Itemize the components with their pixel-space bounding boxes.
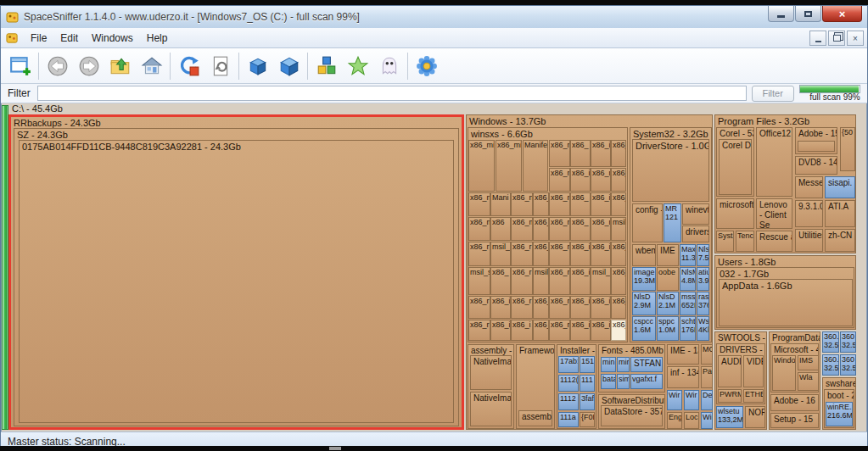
ghost-button[interactable]	[373, 51, 405, 81]
block-pac[interactable]: Pac	[701, 366, 713, 388]
winsxs-cell[interactable]: x86_i	[570, 267, 591, 295]
block-rescue[interactable]: Rescue a	[756, 231, 792, 252]
mdi-restore-button[interactable]	[828, 31, 845, 46]
menu-help[interactable]: Help	[140, 31, 175, 46]
winsxs-cell[interactable]: x86_	[533, 192, 549, 216]
file-classes-button[interactable]	[311, 51, 342, 81]
close-button[interactable]: ×	[822, 6, 862, 22]
block-atiun[interactable]: atiun 3.9M	[697, 267, 709, 291]
block-wsm[interactable]: Wsm 4Kb	[697, 316, 709, 341]
winsxs-cell[interactable]: x86_mi	[496, 140, 522, 192]
winsxs-cell[interactable]: x86_r	[591, 217, 611, 241]
winsxs-cell[interactable]: msil_	[490, 242, 511, 266]
fonts-cell[interactable]: min	[617, 357, 630, 372]
block-tenc[interactable]: Tenc	[736, 231, 754, 252]
menu-windows[interactable]: Windows	[85, 31, 140, 46]
block-nlsm[interactable]: NlsM 4.8M	[680, 267, 696, 291]
mdi-close-button[interactable]: ×	[847, 31, 864, 46]
winsxs-cell[interactable]: x86_r	[468, 242, 490, 266]
star-button[interactable]	[342, 51, 373, 81]
less-detail-button[interactable]	[242, 51, 273, 81]
menu-edit[interactable]: Edit	[53, 31, 85, 46]
block-winre[interactable]: winRE.1 216.6M	[826, 402, 853, 426]
installer-cell[interactable]: 3fafa	[580, 393, 595, 410]
winsxs-cell[interactable]: x86_i	[591, 192, 611, 216]
winsxs-cell[interactable]: x86_i	[490, 296, 511, 319]
block-nativeimage2[interactable]: NativeImage	[470, 392, 512, 426]
home-button[interactable]	[136, 51, 167, 81]
winsxs-cell[interactable]: x86_	[490, 267, 511, 295]
block-wla[interactable]: Wla	[798, 372, 819, 391]
block-config[interactable]: config - 2	[632, 203, 663, 242]
block-0175ab[interactable]: 0175AB014FFD11CB-9448C819C3A92281 - 24.3…	[19, 140, 454, 423]
maximize-button[interactable]	[795, 6, 821, 22]
winsxs-cell[interactable]: x86_r	[549, 267, 570, 295]
winsxs-cell[interactable]: x86_i	[570, 320, 591, 341]
block-winevt[interactable]: winevt	[682, 203, 709, 225]
menu-file[interactable]: File	[24, 31, 53, 46]
winsxs-cell[interactable]: x86_	[570, 217, 591, 241]
block-nlsd1[interactable]: NlsD 2.9M	[632, 292, 656, 315]
installer-cell[interactable]: {F0E	[580, 412, 595, 427]
winsxs-cell[interactable]: x86_i	[611, 267, 626, 295]
treemap-block[interactable]	[798, 141, 835, 152]
title-bar[interactable]: SpaceSniffer 1.1.4.0 - www.uderzo.it - […	[1, 6, 867, 28]
winsxs-cell[interactable]: x86_i	[570, 168, 591, 192]
block-ethe[interactable]: ETHE	[743, 389, 764, 403]
winsxs-cell[interactable]: x86_i	[611, 296, 626, 319]
block-360c[interactable]: 360. 32.5	[822, 354, 839, 376]
fonts-cell[interactable]: bata	[601, 374, 616, 389]
block-sisapi[interactable]: sisapi.	[825, 176, 855, 198]
winsxs-cell[interactable]: x86_n	[591, 168, 611, 192]
block-wbem[interactable]: wbem	[632, 244, 656, 266]
winsxs-cell[interactable]: msil_s	[468, 267, 490, 295]
fonts-cell[interactable]: vgafxt.f	[630, 374, 663, 389]
block-mc[interactable]: MC	[701, 344, 713, 365]
installer-cell[interactable]: 17ab:	[558, 356, 579, 373]
winsxs-cell[interactable]: msil_	[611, 217, 626, 241]
winsxs-cell[interactable]: Mani	[490, 192, 511, 216]
winsxs-cell[interactable]: x86_r	[549, 296, 570, 319]
filter-input[interactable]	[37, 86, 747, 101]
winsxs-cell[interactable]: x86_r	[549, 242, 570, 266]
winsxs-cell[interactable]: x86_r	[549, 320, 570, 341]
block-nor[interactable]: NOR	[745, 406, 765, 428]
winsxs-cell[interactable]: x86_	[570, 140, 591, 167]
winsxs-cell[interactable]: x86_i	[490, 320, 511, 341]
winsxs-cell[interactable]: x86_i	[511, 320, 533, 341]
block-eng[interactable]: Eng	[667, 412, 682, 429]
winsxs-cell[interactable]: x86_i	[591, 320, 611, 341]
mdi-minimize-button[interactable]	[809, 31, 826, 46]
block-nlsd2[interactable]: NlsD 2.1M	[657, 292, 679, 315]
block-zhcn[interactable]: zh-CN	[825, 229, 855, 252]
winsxs-cell[interactable]: x86_	[533, 217, 549, 241]
reload-button[interactable]	[204, 51, 236, 81]
winsxs-cell[interactable]: x86_r	[511, 296, 533, 319]
block-ims[interactable]: IMS	[798, 355, 819, 370]
parent-folder-button[interactable]	[104, 51, 136, 81]
block-drivers[interactable]: drivers	[682, 226, 709, 242]
block-schta[interactable]: schta 176K	[680, 316, 696, 341]
minimize-button[interactable]	[768, 6, 794, 22]
block-audio[interactable]: AUDI	[718, 355, 742, 387]
winsxs-cell[interactable]: msil_	[533, 267, 549, 295]
winsxs-cell[interactable]: x86_r	[468, 320, 490, 341]
winsxs-cell[interactable]: x86_mi	[468, 140, 495, 192]
winsxs-cell[interactable]: x86_i	[533, 296, 549, 319]
block-360a[interactable]: 360. 32.5	[822, 331, 839, 353]
block-wlsetu[interactable]: wlsetu 133,2M	[716, 406, 743, 428]
winsxs-cell[interactable]: x86_i	[533, 320, 549, 341]
block-nativeimage1[interactable]: NativeImage	[470, 355, 512, 390]
block-vide[interactable]: VIDE	[743, 355, 764, 387]
installer-cell[interactable]: 1112(	[558, 375, 579, 392]
winsxs-cell[interactable]: x86_	[611, 140, 626, 167]
forward-button[interactable]	[73, 51, 104, 81]
winsxs-cell[interactable]: Manifes	[523, 140, 548, 192]
winsxs-cell[interactable]: x86_r	[511, 242, 533, 266]
block-messe[interactable]: Messe	[795, 176, 823, 198]
block-sppc[interactable]: sppc 1.0M	[657, 316, 679, 341]
winsxs-cell[interactable]: x86_i	[611, 242, 626, 266]
block-mr121[interactable]: MR 121	[664, 203, 681, 242]
winsxs-cell[interactable]: x86_	[570, 192, 591, 216]
block-mssv[interactable]: mssv 652K	[680, 292, 696, 315]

══════

YOUR ASSIGNMENT:
Note how many lines of the material hold the word "NativeImage", then state that number alone.

EXERCISE ANSWER:
2